Andrew Carnegie stopped making gifts for library construction using a report intended to him by Dr. Alvin Johnson, an economics professor. In 1916 Dr. Johnson visited 100 with the existing Carnegie libraries and studied their social significance, physical aspects, effectiveness, and financial condition. His final report concluded that to remain really effective, the libraries needed trained personnel. Buildings was provided, but this time the time had come to staff all of them experts who would stimulate active, efficient libraries in their own communities. Libraries already promised continued as being built until 1923, but after 1919 all financial support was considered library education.

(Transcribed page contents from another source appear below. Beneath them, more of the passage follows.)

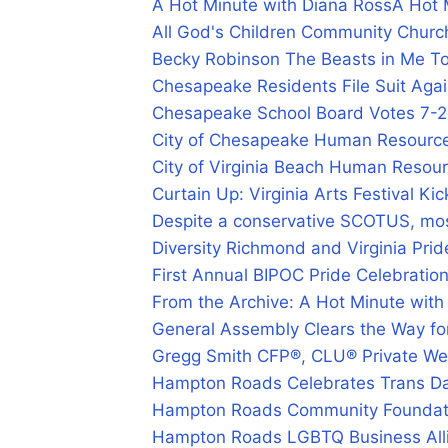
A Hot Minute with Diana Ross
A Hot 
All God's Children Community Churc
Becky Robinson The Beasts in Me T
Chesapeake Residents File Suit Aga
Chesapeake School Board Votes 7-2
City of Chesapeake Human Resourc
City of Virginia Beach Human Resou
Curtain Up: Virginia Arts Festival K
Despite a conservative SCOTUS, most
Diversity Richmond and Virginia Prid
First Annual BIPOC Pride Celebratio
From the Archive: A Hot Minute with
General Assembly Clears the Way fo
Gregg Smith CFP®, CLU® Private We
Hampton Roads Celebrates Trans Day
Hampton Roads Community Foundat
Hampton Roads LGBTQ Business Alli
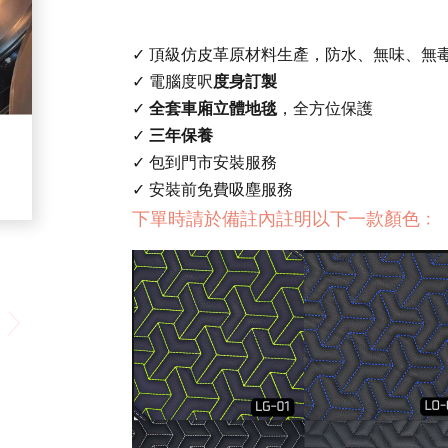
✓ 頂級仿皮革原材料生產，防水、無味、無
✓ 電腦度呎
度身訂製
✓
全套車廂立體地毯
，全方位保護
✓
三年保養
✓ 包到門市安裝服務
✓ 安裝前免費吸塵服務
下單時請於備註內註明以下一款顏色﹕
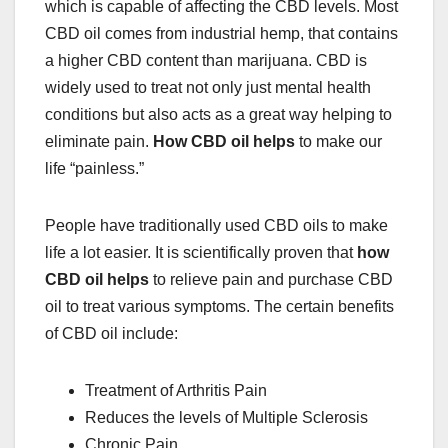
which is capable of affecting the CBD levels. Most
CBD oil
comes from industrial hemp, that contains
a higher CBD content than marijuana. CBD is
widely used to treat not only just mental health
conditions but also acts as a great way helping to
eliminate pain.
How CBD oil helps
to make our
life “painless.”
People have traditionally used CBD oils to make
life a lot easier. It is scientifically proven that
h
ow
CBD oil helps
to relieve pain and
purchase CBD
oil
to treat various symptoms. The certain benefits
of CBD oil include:
Treatment of Arthritis Pain
Reduces the levels of Multiple Sclerosis
Chronic Pain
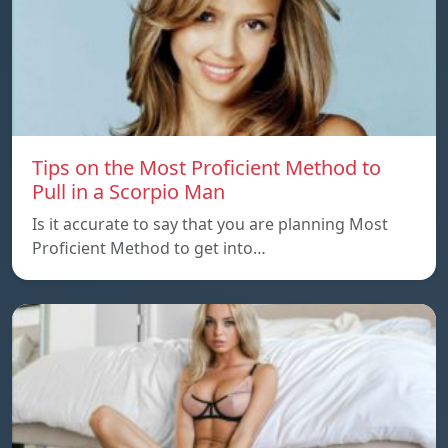
Tips on the Most Proficient Method to
Pull in a Scorpio Man
Is it accurate to say that you are planning Most
Proficient Method to get into…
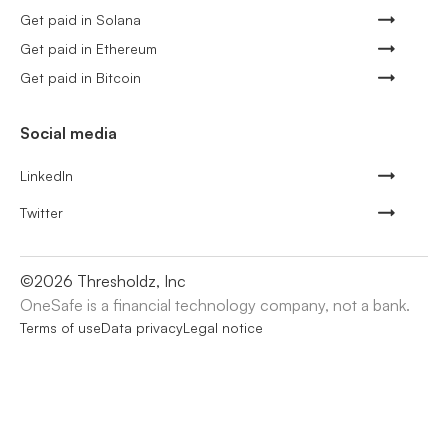
Get paid in Solana
Get paid in Ethereum
Get paid in Bitcoin
Social media
LinkedIn
Twitter
©
2026
Thresholdz, Inc
OneSafe is a financial technology company, not a bank.
Terms of use
Data privacy
Legal notice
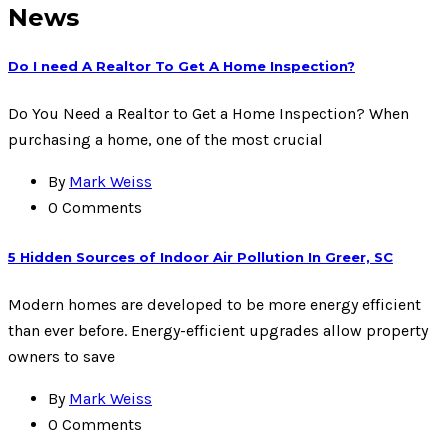
News
Do I need A Realtor To Get A Home Inspection?
Do You Need a Realtor to Get a Home Inspection? When
purchasing a home, one of the most crucial
By
Mark Weiss
0 Comments
5 Hidden Sources of Indoor Air Pollution In Greer, SC
Modern homes are developed to be more energy efficient
than ever before. Energy-efficient upgrades allow property
owners to save
By
Mark Weiss
0 Comments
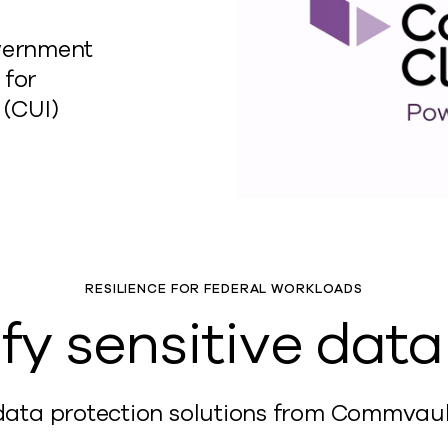
vernment
 for
 (CUI)
RESILIENCE FOR FEDERAL WORKLOADS
fy sensitive dat
ta protection solutions from Commvault t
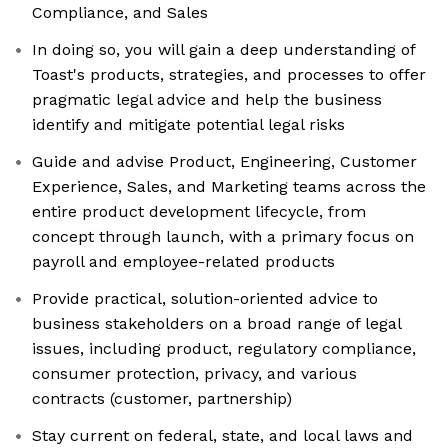
Compliance, and Sales
In doing so, you will gain a deep understanding of
Toast's products, strategies, and processes to offer
pragmatic legal advice and help the business
identify and mitigate potential legal risks
Guide and advise Product, Engineering, Customer
Experience, Sales, and Marketing teams across the
entire product development lifecycle, from
concept through launch, with a primary focus on
payroll and employee-related products
Provide practical, solution-oriented advice to
business stakeholders on a broad range of legal
issues, including product, regulatory compliance,
consumer protection, privacy, and various
contracts (customer, partnership)
Stay current on federal, state, and local laws and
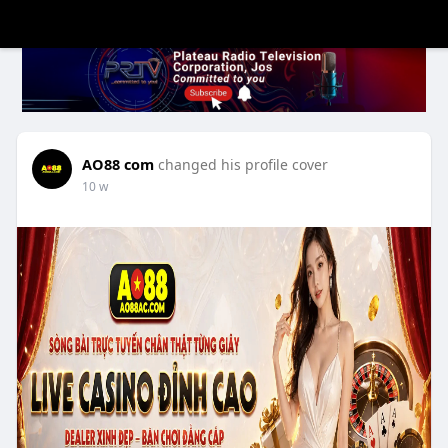
AO88 com
changed his profile cover
10 w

When Andrew Carnegie died in 1919 at age 84, he had given nearly one-fourth of his life to causes in which he believed. His gifts to various charities totalled nearly $350 million, almost 90 % of his fortune. Carnegie regarded all education as a way to boost people’s lives, and libraries provided certainly one of his main tools to assist Americans create a brighter future. Questions for Reading 1 1. How did progress and industrialization affect Carnegie, both when he was young, and in the future? 2. The amount formal education did Carnegie have? What factors contributed to his need for books and reading? 3. What did Carnegie believe wealthy people must do in relation to their money? Why did he believe that? Does a person agree? 4. How did supporting libraries match Carnegie’s past along with his beliefs? Reading 1 was compiled from George S. Bobinski, Carnegie Libraries (Chicago: American Library Association, 1969); Andrew Carnegie, Autobiography of Andrew Carnegie, reprint (Boston: Northeastern University Press, 1920 1986); Barry Sears, Around the Trail of Carnegie Libraries, Antiques and Collecting (February 1994); Gerald R. Shields, Recycling Buildings for Libraries, Public Libraries (March/April 1994).